S. 1967 would reimburse the Gros Ventre and Assiniboine Tribes of the Fort Belknap Indian Community for $107,759.58 in tribal funds expended under applicable law for the construction of irrigation projects on the Fort Belknap Indian Reservation from 1895 to 1913. In addition, interest would be paid at 4 percent from the date of expenditure of the tribal funds until the date of payment of the principal pursuant to the bill.

On November 20, 1962, the Indian Claims Commission, after due deliberation, issued a detailed opinion carefully considering and dismissing (among other claims) a claim for the same reimbursement that would be provided by the bill. Fort Belknap Indian Community v. United States, 11 Ind. Cl. Comm. 479, 510 - 518, 543 - 549 (1962). The Commission found that construction of the irrigation system was ``requested by the members of the Fort Belknap Community,'' that it has been of great and continuing benefit to the tribes, and ``that its construction and maintenance have been consonant with the fair and honorable dealings clause within the meaning of the Indian Claims Commission Act.'' 11 Ind. Cl. Comm. 518 - 519. The tribes took no appeal from that decision.

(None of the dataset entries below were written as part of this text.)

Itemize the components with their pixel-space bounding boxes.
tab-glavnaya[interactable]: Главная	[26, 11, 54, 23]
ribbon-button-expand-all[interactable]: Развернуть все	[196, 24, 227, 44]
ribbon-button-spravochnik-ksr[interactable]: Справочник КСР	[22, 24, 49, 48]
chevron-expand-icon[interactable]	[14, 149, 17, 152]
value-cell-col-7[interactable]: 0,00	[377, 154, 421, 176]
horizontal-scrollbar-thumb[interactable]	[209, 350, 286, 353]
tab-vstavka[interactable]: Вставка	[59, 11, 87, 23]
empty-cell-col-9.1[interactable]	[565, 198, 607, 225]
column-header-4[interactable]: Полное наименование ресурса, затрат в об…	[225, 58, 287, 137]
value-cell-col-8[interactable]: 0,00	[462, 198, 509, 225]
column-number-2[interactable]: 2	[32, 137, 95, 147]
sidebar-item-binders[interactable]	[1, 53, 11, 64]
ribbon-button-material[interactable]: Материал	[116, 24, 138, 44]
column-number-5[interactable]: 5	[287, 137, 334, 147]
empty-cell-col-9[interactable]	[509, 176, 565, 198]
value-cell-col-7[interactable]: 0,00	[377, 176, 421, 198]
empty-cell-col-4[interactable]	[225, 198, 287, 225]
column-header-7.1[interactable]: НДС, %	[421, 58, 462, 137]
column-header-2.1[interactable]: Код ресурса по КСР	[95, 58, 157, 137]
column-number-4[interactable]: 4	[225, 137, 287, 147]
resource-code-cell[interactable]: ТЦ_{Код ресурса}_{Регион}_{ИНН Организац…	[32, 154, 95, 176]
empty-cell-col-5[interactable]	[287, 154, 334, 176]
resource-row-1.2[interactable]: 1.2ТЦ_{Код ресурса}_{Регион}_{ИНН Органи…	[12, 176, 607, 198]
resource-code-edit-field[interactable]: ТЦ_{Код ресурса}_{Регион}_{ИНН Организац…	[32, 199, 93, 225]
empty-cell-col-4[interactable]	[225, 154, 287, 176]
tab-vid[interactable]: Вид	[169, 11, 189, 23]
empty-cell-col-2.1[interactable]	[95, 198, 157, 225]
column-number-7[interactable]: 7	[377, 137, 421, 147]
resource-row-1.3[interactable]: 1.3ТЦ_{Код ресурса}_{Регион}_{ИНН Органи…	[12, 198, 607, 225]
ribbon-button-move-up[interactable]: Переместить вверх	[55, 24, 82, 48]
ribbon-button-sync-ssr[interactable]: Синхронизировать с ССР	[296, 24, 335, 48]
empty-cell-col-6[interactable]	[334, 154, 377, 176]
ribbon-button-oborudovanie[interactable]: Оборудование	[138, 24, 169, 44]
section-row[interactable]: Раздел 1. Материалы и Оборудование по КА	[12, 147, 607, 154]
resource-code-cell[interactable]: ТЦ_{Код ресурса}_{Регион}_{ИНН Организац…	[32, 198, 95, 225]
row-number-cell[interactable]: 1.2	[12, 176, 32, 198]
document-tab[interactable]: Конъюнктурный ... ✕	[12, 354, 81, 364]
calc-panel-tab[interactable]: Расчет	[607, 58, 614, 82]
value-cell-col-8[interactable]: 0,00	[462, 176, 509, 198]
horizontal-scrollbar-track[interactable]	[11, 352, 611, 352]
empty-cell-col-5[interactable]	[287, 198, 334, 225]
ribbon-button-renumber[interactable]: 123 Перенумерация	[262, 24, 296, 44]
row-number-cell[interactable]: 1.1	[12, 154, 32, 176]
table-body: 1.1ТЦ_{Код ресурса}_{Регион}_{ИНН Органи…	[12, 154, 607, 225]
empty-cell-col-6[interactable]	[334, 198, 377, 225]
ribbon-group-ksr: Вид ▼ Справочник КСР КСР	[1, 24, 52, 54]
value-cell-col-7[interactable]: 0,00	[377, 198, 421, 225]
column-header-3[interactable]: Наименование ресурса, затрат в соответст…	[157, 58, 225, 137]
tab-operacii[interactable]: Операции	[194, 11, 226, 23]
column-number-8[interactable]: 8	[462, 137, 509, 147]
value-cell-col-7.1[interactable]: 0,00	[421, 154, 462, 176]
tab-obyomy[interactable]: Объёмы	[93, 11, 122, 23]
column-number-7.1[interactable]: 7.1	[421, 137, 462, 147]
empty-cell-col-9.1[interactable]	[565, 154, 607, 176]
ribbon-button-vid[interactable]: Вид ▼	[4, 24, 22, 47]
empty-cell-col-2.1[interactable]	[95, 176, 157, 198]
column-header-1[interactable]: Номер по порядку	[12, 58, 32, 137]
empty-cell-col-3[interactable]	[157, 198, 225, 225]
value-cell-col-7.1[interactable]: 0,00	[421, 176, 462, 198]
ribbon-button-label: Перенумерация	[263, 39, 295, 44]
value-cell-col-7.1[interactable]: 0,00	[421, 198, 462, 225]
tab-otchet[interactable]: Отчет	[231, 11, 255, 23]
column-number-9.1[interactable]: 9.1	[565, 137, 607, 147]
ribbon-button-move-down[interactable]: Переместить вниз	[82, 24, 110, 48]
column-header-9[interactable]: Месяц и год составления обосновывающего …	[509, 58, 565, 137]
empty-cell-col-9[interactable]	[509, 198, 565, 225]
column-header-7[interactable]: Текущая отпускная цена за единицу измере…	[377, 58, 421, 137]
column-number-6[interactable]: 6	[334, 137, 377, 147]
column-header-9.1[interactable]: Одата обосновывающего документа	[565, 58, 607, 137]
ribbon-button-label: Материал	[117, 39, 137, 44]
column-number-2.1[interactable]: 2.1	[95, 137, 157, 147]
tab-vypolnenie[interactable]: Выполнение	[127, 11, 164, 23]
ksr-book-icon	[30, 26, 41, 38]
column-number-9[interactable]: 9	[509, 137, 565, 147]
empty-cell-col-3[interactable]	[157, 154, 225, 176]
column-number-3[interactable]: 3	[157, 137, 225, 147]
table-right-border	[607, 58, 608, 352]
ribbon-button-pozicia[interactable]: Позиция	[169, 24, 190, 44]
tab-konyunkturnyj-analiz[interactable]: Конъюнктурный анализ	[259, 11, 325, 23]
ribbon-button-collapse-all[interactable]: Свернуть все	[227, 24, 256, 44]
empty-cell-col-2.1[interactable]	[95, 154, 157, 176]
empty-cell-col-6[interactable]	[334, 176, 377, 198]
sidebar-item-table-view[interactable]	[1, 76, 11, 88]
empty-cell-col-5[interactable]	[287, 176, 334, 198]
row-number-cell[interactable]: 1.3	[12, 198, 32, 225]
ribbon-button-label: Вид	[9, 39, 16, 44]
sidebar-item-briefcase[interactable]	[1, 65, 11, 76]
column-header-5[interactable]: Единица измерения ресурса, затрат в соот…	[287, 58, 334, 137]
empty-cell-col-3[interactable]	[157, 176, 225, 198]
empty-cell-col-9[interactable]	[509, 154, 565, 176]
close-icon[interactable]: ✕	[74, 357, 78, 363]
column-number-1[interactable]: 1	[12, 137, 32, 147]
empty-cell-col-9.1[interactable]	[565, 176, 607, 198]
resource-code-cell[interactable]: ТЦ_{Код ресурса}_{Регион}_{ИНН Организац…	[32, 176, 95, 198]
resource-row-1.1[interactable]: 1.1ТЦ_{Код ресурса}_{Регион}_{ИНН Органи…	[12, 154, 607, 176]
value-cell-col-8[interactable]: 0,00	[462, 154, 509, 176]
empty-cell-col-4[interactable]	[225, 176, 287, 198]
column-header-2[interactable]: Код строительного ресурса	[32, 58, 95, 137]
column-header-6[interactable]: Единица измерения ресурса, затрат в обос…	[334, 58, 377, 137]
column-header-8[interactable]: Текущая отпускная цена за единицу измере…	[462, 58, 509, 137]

The fair and impartial administration of justice and the protection of public resources from meritless special appropriations both require that those who have availed themselves of judicial remedies in asserting claims against the United States, and have had their claims fully and fairly adjudicated under our Constitution and laws, receive no more or less than that to which they have been adjudged to be entitled. Twenty-two years after the claims of these two tribes were dismissed by an impartial tribunal established by the Congress specifically to adjudicate such claims, this bill would authorize and appropriate to them all that they were previously found not to be entitled to.

Under the circumstances, the enactment of the bill would set aside established principles of justice and thereby encourage other and future efforts to obtain by legislation that which has been denied by a just adjudication.

For these reasons, I find the bill unacceptable.

Ronald Reagan

The White House,

October 17, 1984.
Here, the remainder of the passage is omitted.